We should be about destroying dividing walls of hostility, not building them.
What contributes to the lack of church relevancy?
We live in an age of fear, yet we contribute to that fear as we pull ourselves into gated churches protected from the evils of a secular civilization. Why? Don’t we know that we are supposed to be salt and light to the world? (Mt. 5:13-16) But we can’t be salt and light if we hide in our churches. We have made faith so personal, we have forgotten how to be people on mission living out the great commission. We somehow think if our theology is perfect enough, people will be drawn to Jesus. But that’s not what Jesus said.
Jesus said, “let your light shine before men, that they may see your good deeds and praise your Father in heaven.” Mt. 5:16.
Jesus didn’t say your good “theology”. He said good “deeds”.
What the new Barna Report says about the cultural relevancy of the church.
Only 24% of American’s view Pastors positively according to a report released by Barna this week. On the plus side – you still beat lawyers. 23% say pastors are “not very” and “not at all” influential in the community. This is perception. But perceptions matter. The good news is we can change that.
The data demonstrates a strong desire to see pastors and the church engaged in society. Those polled want the church to be relevant in relationships, racial reconciliation and community. They want to see the love of Christ in action. Take two minutes to click on the image and view a video by Barna summarizing the findings in a powerful way:
The video concludes with a strong admonition: “Show up and be spurred forward.” Show up and meet needs in your community. Don’t just talk about the Kingdom – demonstrate the Kingdom.
Pastor Tim Keller says it well:
“When a city perceives a church as existing strictly and only for itself and its own members, the preaching of that church will not resonate with outsiders. But if neighbors see church members loving their city through astonishing, sacrificial deeds of compassion, they will be much more open to the church’s message. Deeds of mercy and justice should be done out of love, not simply as a means to the end of evangelism. And yet there is no better way for Christians to lay a foundation for evangelism than by doing justice.” Generous Justice, p. 142.
Reclaiming the relevancy of the church
THE GOSPEL IS ALWAYS RELEVANT. The only hope of the world is a saving relationship with Jesus Christ. That relationship should compel loving service toward others. The world can challenge our words, but the actions of humble servants over the centuries has always made a difference. If we want to recapture our voice, we must recapture our love. Love speaks louder than words.
If we want to love our neighbors then we should get to know our neighbors. That will happen by demonstrating loving concern for their needs. Do you have immigrant neighbors? Recognize the fear which exist in their neighborhoods and provide practical safety plans to help. Don’t know how. Come to Restore 117 and we’ll provide you with tools.

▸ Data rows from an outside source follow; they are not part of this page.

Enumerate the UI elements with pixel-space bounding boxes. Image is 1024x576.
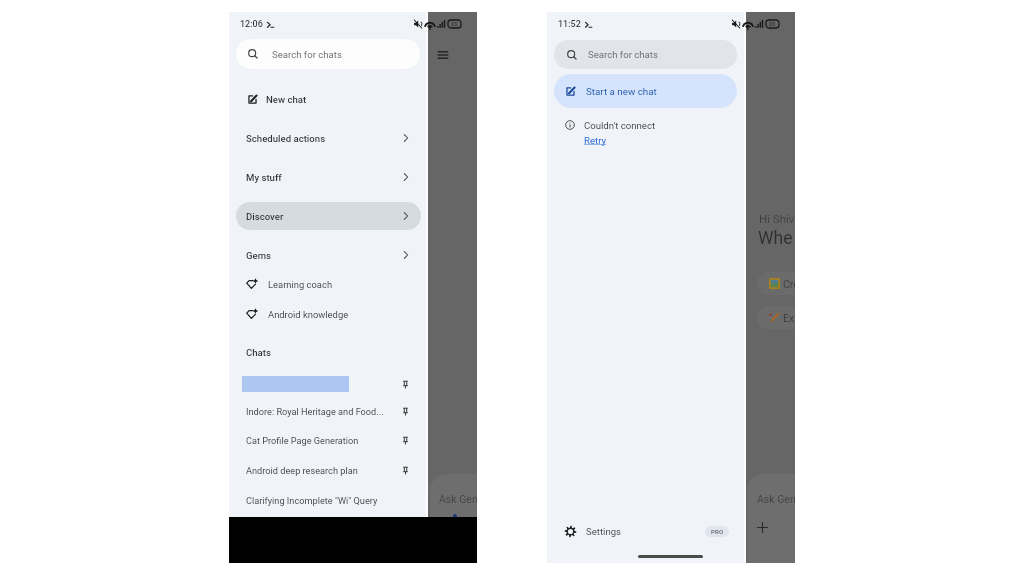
button[interactable]: Discover — [236, 202, 421, 230]
staticText: Start a new chat — [586, 86, 657, 97]
button[interactable]: Gems — [236, 241, 421, 269]
staticText: 12:06 — [240, 19, 263, 30]
staticText: Gems — [246, 250, 271, 261]
staticText: Exp — [783, 312, 795, 324]
staticText: Cre — [783, 278, 795, 290]
button[interactable]: Add attachment — [753, 518, 772, 537]
staticText: My stuff — [246, 172, 282, 183]
button[interactable]: Pin chat — [395, 397, 415, 425]
button[interactable]: Retry — [584, 134, 607, 146]
staticText: 23 — [451, 21, 458, 27]
button[interactable]: Cat Profile Page Generation — [229, 426, 428, 454]
button[interactable]: Pin chat — [395, 370, 415, 398]
staticText: Ask Gem — [757, 493, 795, 505]
button[interactable]: My stuff — [236, 163, 421, 191]
button[interactable]: Settings — [547, 517, 746, 546]
staticText: New chat — [266, 94, 307, 105]
button[interactable]: Start a new chat — [554, 74, 737, 108]
button[interactable]: Android deep research plan — [229, 456, 428, 484]
staticText: Chats — [246, 347, 271, 358]
button[interactable]: New chat — [236, 85, 421, 113]
staticText: Clarifying Incomplete "Wi" Query — [246, 495, 378, 506]
staticText: 11:52 — [558, 19, 581, 30]
button[interactable]: Search for chats — [236, 39, 420, 69]
staticText: Cat Profile Page Generation — [246, 435, 359, 446]
button[interactable]: Selected chat — [229, 370, 428, 398]
button[interactable]: Indore: Royal Heritage and Food... — [229, 397, 428, 425]
staticText: Android deep research plan — [246, 465, 358, 476]
staticText: Ask Gem — [439, 493, 477, 505]
staticText: Android knowledge — [268, 309, 349, 320]
button[interactable]: Learning coach — [236, 270, 421, 298]
button[interactable]: Android knowledge — [236, 300, 421, 328]
button[interactable]: Search for chats — [554, 40, 737, 69]
staticText: Indore: Royal Heritage and Food... — [246, 406, 384, 417]
staticText: Search for chats — [588, 49, 658, 60]
staticText: Scheduled actions — [246, 133, 326, 144]
staticText: Hi Shiv — [759, 212, 795, 225]
staticText: Settings — [586, 526, 622, 537]
staticText: Search for chats — [272, 49, 342, 60]
staticText: Retry — [584, 135, 607, 146]
staticText: Discover — [246, 211, 284, 222]
button[interactable]: Clarifying Incomplete "Wi" Query — [229, 486, 428, 514]
staticText: Couldn't connect — [584, 120, 656, 131]
button[interactable]: Pin chat — [395, 426, 415, 454]
button[interactable]: Pin chat — [395, 456, 415, 484]
staticText: PRO — [711, 528, 724, 535]
staticText: Learning coach — [268, 279, 333, 290]
button[interactable]: Open navigation menu — [429, 41, 457, 69]
staticText: 23 — [769, 21, 776, 27]
button[interactable]: Scheduled actions — [236, 124, 421, 152]
staticText: Whe — [758, 228, 793, 249]
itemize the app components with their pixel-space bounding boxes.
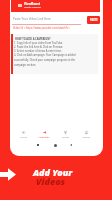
- button[interactable]: PASTE: [87, 16, 100, 24]
- staticText: Wallet: [62, 135, 69, 138]
- staticText: Home: [20, 135, 27, 138]
- staticText: Video Id = https://www.youtube.com/watch…: [13, 26, 70, 30]
- staticText: Paste Your Video Link Here: [13, 17, 51, 21]
- staticText: 4. Click on Add campaign. Your Campaign …: [14, 53, 76, 67]
- staticText: Profile: [82, 135, 90, 138]
- staticText: Campaign: [38, 135, 50, 138]
- button[interactable]: Home: [15, 131, 31, 138]
- staticText: ViewBoost: [24, 2, 41, 6]
- staticText: 1. Copy link of your video from YouTube.: [14, 41, 64, 45]
- staticText: Videos: [36, 175, 66, 187]
- staticText: Points: 1050493: [24, 6, 41, 9]
- staticText: 2. Paste the link here & Click on Previe…: [14, 45, 63, 49]
- button[interactable]: Campaign: [36, 131, 52, 138]
- staticText: Add Your: [33, 166, 73, 178]
- staticText: PASTE: [90, 18, 98, 22]
- button[interactable]: Profile: [78, 131, 94, 138]
- button[interactable]: Wallet: [57, 131, 73, 138]
- staticText: HOW TO ADD A CAMPAIGN?: [15, 37, 51, 41]
- staticText: 3. Select number of views & enter time.: [14, 49, 62, 53]
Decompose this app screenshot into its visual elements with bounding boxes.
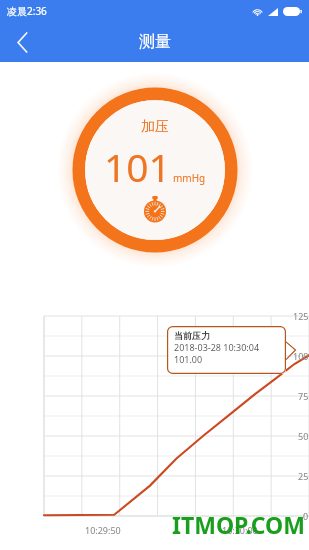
- staticText: 125: [293, 310, 309, 322]
- staticText: 101.00: [174, 353, 203, 365]
- button[interactable]: Back: [0, 22, 44, 62]
- staticText: 凌晨2:36: [7, 4, 47, 18]
- staticText: 测量: [139, 32, 171, 52]
- staticText: 25: [298, 470, 309, 482]
- staticText: 50: [298, 430, 309, 442]
- staticText: mmHg: [173, 171, 206, 185]
- staticText: 75: [298, 390, 309, 402]
- staticText: 加压: [141, 118, 169, 136]
- staticText: 2018-03-28 10:30:04: [174, 341, 260, 353]
- staticText: 100: [293, 350, 309, 362]
- staticText: 0: [303, 510, 309, 522]
- button[interactable]: 当前压力: [167, 326, 286, 374]
- staticText: 当前压力: [174, 330, 210, 341]
- staticText: 10:29:50: [85, 524, 121, 536]
- staticText: 10:30:00: [222, 524, 258, 536]
- staticText: ITMOP.COM: [172, 509, 305, 540]
- staticText: 101: [104, 140, 171, 193]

Do you have neighbors with criminal records? Why not help them through employment, license, housing and other issues? Not sure how. Come to Restore 117.
Do you have neighbor victims of domestic violence or family problems? Why not provide sound guidance and direction for them. Restore 117 will help. Want to engage millennials? They care about justice. Start a Justice for All group to engage them in taking action in the community. Go deeper in understanding the intersection between the gospel and justice. Better understand the issues of refugees and immigrants. Get equipped to love your neighbor at Restore 117.
Serving the legal needs of neighbors is not the only way to embody Christ’s love in a community. But it is powerful. Seeking justice for neighbors in need is a visible demonstration of the Kingdom.
Love your neighbor. Show up and be spurred forward. Together, let’s be relevant.